Wie ihr Bruder August – er war der wichtigste theoretische Kopf der KPD und danach der KPD (O) – zählte Berta Thalheimer, was oft vergessen worden ist, zu den bekanntesten Persönlichkeiten der deutschen Arbeiterbewegung. Geboren am 17. März 1883 in Affaltrach/Württemberg, gehörte sie zum linken Flügel der SPD und war befreundet mit Rosa Luxemburg, Clara Zetkin und Eva Mehring. Sie arbeitete mit an der von Clara Zetkin redigierten »Gleichheit«, der Frauenzeitschrift der SPD, und an der Göppinger »Freien Volkszeitung«, die ihr Bruder August redigierte, mit dem sie zeitlebens eng verbunden war.

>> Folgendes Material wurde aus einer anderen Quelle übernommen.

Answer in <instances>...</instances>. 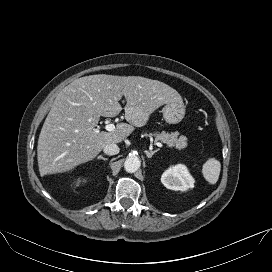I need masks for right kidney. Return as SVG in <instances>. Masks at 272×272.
<instances>
[{"instance_id":"right-kidney-1","label":"right kidney","mask_w":272,"mask_h":272,"mask_svg":"<svg viewBox=\"0 0 272 272\" xmlns=\"http://www.w3.org/2000/svg\"><path fill=\"white\" fill-rule=\"evenodd\" d=\"M81 182H85V180L78 179L77 180V185H79Z\"/></svg>"}]
</instances>
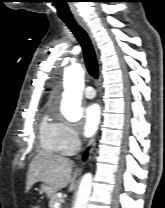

Mit Beginn des Weltkrieges trat sie als leidenschaftliche Gegnerin der Burgfriedenpolitik des Parteivorstandes entgegen und schloss sich frühzeitig der Spartakusgruppe an, als eine deren Vertreterin sie im September 1915 und im April 1916 an den Konferenzen der Kriegsgegner in Zimmerwald und Kienthal teilnahm. Die 1. Spartakuskonferenz im Januar 1916 in Berlin hatte sie organisatorisch vorbereitet. Zusammen mit Lenin trat sie auf den Schweizer Tagungen für die Gründung einer neuen Internationale ein. Sie war Mitglied des ständigen Ausschusses der Zimmerwalder Bewegung und enge Mitarbeiterin von Leo Jogiches. 1917 wurde sie wegen ihrer antimilitaristischen Tätigkeit verhaftet und des Hochverrats in Stuttgart angeklagt. Verurteilt zu 2 Jahren Zuchthaus, verbrachte sie die Haft bis zu ihrer Befreiung durch die Novemberrevolution in Delitzsch.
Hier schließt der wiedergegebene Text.